Of all the nomination processes that lead to Academy Awards, none is more complicated - or controversial - than the foreign language film award.
It's commonly called the "foreign film" award. Not so. Nominees must be in a language other than English, hence films from England, Australia and Canada (except for Canadian films in French such as the recent "The Decline of the American Empire") are not eligible in this category.The controversial part of the foreign language award stems from the fact that the National Academy of Motion Picture Arts and Sciences and its voters have no control over the nominations. The countries themselves can nominate one film per year. The system has been criticized for its inequities.
Critics claim that governments, especially military or communist dictatorships, sometimes refuse to nominate films showing those countries in a bad light. Politics in the selection committee can also eliminate likely choices.

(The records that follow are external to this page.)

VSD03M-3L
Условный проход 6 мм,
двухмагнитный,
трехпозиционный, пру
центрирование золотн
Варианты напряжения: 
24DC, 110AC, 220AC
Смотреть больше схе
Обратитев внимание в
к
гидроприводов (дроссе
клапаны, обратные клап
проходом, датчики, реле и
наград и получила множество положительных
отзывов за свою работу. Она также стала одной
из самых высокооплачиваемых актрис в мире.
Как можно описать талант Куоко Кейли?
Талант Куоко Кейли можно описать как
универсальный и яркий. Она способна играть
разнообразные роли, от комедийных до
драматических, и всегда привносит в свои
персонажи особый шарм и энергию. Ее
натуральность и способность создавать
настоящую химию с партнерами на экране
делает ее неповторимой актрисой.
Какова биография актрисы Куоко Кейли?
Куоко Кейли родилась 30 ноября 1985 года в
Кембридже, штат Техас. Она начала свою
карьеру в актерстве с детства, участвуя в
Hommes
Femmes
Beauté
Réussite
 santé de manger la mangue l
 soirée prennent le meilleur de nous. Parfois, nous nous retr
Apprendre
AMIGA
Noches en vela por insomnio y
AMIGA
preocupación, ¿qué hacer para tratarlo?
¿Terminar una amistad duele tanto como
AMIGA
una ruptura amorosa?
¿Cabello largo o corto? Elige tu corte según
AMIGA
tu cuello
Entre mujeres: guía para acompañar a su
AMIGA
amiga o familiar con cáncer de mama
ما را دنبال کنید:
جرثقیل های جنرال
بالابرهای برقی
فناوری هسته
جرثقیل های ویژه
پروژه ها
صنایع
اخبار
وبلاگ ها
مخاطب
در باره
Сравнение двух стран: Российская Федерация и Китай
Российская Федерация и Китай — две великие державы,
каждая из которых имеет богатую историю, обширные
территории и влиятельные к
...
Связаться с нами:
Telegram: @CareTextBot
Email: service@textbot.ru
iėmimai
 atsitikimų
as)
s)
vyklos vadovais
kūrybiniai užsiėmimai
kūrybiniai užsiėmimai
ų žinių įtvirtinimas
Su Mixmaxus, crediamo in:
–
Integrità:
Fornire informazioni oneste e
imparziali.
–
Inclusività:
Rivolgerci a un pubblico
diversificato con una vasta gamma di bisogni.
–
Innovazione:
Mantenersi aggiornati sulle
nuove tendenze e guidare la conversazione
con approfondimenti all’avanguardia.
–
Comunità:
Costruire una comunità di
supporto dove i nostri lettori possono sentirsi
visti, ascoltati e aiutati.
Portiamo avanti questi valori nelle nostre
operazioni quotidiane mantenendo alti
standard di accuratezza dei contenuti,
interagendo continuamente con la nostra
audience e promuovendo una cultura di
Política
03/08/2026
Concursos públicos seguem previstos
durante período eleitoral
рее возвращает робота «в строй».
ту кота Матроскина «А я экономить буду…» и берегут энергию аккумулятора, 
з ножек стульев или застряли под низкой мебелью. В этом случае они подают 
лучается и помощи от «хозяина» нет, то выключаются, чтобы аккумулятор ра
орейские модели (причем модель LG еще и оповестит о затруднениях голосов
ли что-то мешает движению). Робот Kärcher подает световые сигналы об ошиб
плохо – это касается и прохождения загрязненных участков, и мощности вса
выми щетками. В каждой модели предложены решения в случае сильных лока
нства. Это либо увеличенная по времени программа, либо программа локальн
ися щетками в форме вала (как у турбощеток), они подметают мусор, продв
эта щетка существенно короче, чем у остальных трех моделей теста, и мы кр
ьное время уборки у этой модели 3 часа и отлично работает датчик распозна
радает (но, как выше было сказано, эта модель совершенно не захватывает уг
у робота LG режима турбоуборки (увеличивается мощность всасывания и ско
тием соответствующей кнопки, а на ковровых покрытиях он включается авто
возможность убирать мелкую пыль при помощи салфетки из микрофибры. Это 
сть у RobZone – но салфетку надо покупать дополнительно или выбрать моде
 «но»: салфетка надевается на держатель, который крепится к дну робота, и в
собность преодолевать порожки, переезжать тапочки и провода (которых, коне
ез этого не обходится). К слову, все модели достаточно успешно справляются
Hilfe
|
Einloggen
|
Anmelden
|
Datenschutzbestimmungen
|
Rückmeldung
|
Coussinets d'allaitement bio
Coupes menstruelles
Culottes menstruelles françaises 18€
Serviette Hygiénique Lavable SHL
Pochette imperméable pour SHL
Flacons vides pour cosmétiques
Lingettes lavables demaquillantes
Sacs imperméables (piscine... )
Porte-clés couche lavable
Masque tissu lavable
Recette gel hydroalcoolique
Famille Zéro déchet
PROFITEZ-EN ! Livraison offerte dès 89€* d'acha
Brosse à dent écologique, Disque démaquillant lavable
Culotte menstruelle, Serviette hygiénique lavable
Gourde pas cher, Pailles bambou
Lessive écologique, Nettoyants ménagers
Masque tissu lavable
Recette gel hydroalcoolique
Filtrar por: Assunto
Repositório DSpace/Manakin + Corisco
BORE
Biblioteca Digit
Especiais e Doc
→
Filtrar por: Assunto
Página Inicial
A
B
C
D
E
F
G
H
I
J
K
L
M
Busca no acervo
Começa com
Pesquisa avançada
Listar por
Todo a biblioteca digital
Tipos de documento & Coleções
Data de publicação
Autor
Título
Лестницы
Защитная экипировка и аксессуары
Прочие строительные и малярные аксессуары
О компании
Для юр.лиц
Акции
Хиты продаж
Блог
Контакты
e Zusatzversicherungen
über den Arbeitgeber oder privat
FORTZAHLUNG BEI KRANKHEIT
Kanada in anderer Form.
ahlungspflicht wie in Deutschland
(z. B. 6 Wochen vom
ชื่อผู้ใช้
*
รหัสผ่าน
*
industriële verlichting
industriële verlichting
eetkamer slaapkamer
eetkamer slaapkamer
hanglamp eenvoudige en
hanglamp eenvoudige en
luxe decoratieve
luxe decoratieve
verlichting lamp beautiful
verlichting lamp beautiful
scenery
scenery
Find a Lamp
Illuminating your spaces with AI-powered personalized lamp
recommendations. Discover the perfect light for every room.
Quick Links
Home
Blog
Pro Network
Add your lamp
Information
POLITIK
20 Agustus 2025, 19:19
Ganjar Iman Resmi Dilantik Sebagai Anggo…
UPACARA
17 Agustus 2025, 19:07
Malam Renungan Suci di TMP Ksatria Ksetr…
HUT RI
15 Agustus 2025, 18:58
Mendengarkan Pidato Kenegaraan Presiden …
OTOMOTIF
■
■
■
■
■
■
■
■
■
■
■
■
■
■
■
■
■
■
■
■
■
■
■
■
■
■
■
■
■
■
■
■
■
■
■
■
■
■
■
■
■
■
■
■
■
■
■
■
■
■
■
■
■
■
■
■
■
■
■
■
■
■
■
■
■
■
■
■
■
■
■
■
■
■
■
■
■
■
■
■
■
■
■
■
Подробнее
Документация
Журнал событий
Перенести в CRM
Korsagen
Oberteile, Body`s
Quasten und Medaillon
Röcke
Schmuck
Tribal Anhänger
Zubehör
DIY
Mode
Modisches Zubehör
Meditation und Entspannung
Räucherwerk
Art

Three years ago Akira Kurosawa's widely acclaimed "Ran" was not submitted because of wrangling among Japanese committee members. The directors branch of the Academy rallied to the great filmmaker and nominated him for best director.
This year's nominations for the foreign language Oscar managed to dodge controversy. Two of the entries stand out: Spain's "Women on the Verge of a Nervous Breakdown," which has attracted rave reviews; and Denmark's "Pelle the Conqueror," winner of the Cannes Film Festival prize for best picture.
"Women on the Verge of a Nervous Breakdown," written and directed by Pedro Almodovar, concerns two Madrid women whose personal and professional lives are in chaos. The comedy has been a big success in the United States ($4.4 million in 17 weeks of limited release), and critics have compared it to the screwball comedies of Howard Hawks, Leo McCarey and George Stevens.
The star, Carmen Maura, is not surprised by the American response. Her friendship with Almodovar goes back to when he worked for the Madrid telephone company and she was a television talk-show hostess.
"When I began to work with Pedro 10 years ago and we had a very special situation together," she said during a visit here, "I said to him: `Hey, Pedro, don't worry, because in one time the Americans will understand you.'
"I am very proud of Pedro Almodovar. I think he's very genuine. His sense of humor is very American sometimes, and mine also. So I understand why you Americans like `Women on the Verge."'
Max Von Sydow, who stars in "Pelle the Conqueror" along with young Pelle Hvenegaard as his son, also has high praise for his director, Danish Bille August.
"He's very, very sensitive and has a great hand with people, especially children. Very soft-spoken, he seems almost shy. But he's a brilliant man, and I'm really looking forward to seeing what he'll do in the future."
"Pelle" ($1.1 million during 11 weeks of limited domestic release) concerns a Swedish peasant who brings his son to a Danish farm, where the father endures a series of indignities as a lowly worker. The film waS shot on the bleak landscape during one of the coldest winters in decades.
"It looks more rugged than it really was," Von Sydow said. "We had to spend a few cold days and nights out in the open, but thank God, we had warmth nearby."
"Hanussen," the entry from Hungary, is the third of three impressive films by Istvan Szabo on themes of human folly and free will. The first, "Mephisto," won the Oscar for foreign language film of 1981. The second was nominated in 1985. All three star Klaus Maria Brandauer, known to American audiences as Meryl Streep's husband in "Out of Africa."
Brandauer plays Erik Jan Hanussen, whose apparent genius for telepathy makes him a theatrical star in Germany. His fame leads him into the inner circles of Nazi power, with unexpected results.
"Salaam Bombay," directed by Mira Nair, is the nominee from India, earning $1.8 million during 22 weeks of limited U.S. release. Filmed with grim realism, the story concerns a young boy who is abandoned by his family to the streets of Bombay, where he consorts with thieves, drug dealers, prostitutes and pimps.
The Belgian entry is "The Music Teacher," directed by Gerard Corbiau. The story concerns a vocal coach imposes his strict discipline on two singers, entering them into a competition sponsored by a wealthy patron who hates him.